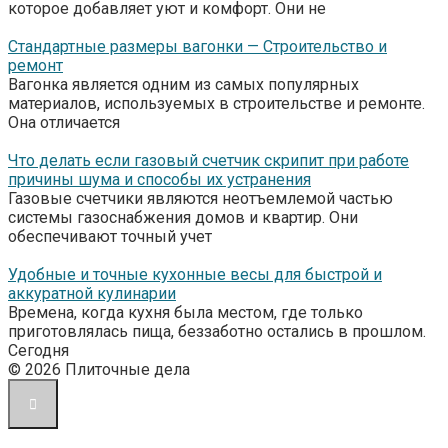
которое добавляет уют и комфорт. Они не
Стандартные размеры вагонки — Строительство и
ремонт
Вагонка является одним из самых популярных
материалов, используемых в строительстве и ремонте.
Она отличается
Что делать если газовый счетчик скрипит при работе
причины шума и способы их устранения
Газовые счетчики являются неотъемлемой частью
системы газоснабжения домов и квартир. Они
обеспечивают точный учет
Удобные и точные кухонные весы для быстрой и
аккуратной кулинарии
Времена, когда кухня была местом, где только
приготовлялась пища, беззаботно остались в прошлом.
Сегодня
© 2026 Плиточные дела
___
Write the lines out again exactly, from the one containing "Стандартные размеры вагонки — Строительство и" through the last line of the records, and include no other lines.

Стандартные размеры вагонки — Строительство и
ремонт
Вагонка является одним из самых популярных
материалов, используемых в строительстве и ремонте.
Она отличается
Что делать если газовый счетчик скрипит при работе
причины шума и способы их устранения
Газовые счетчики являются неотъемлемой частью
системы газоснабжения домов и квартир. Они
обеспечивают точный учет
Удобные и точные кухонные весы для быстрой и
аккуратной кулинарии
Времена, когда кухня была местом, где только
приготовлялась пища, беззаботно остались в прошлом.
Сегодня
© 2026 Плиточные дела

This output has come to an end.